-- RECORD EXTRACTS follows --

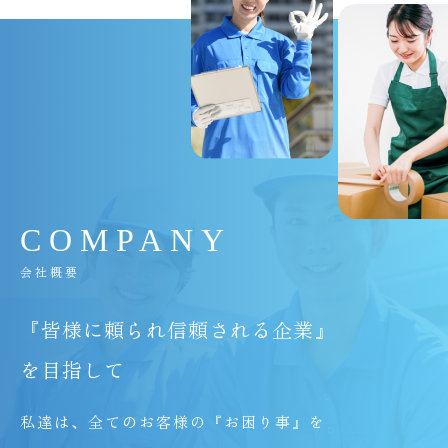
C
O
M
P
A
N
Y
会社概要
『皆様に頼られ信頼される企業』
を目指して
私達は、全てのお客様の『お困り事』を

-- RECORD EXTRACTS concluded --

REQUIREMENT:
I'd like every record printed exactly, with the pictures left out.

EXERCISE RESPONSE:
C
O
M
P
A
N
Y
会社概要
『皆様に頼られ信頼される企業』
を目指して
私達は、全てのお客様の『お困り事』を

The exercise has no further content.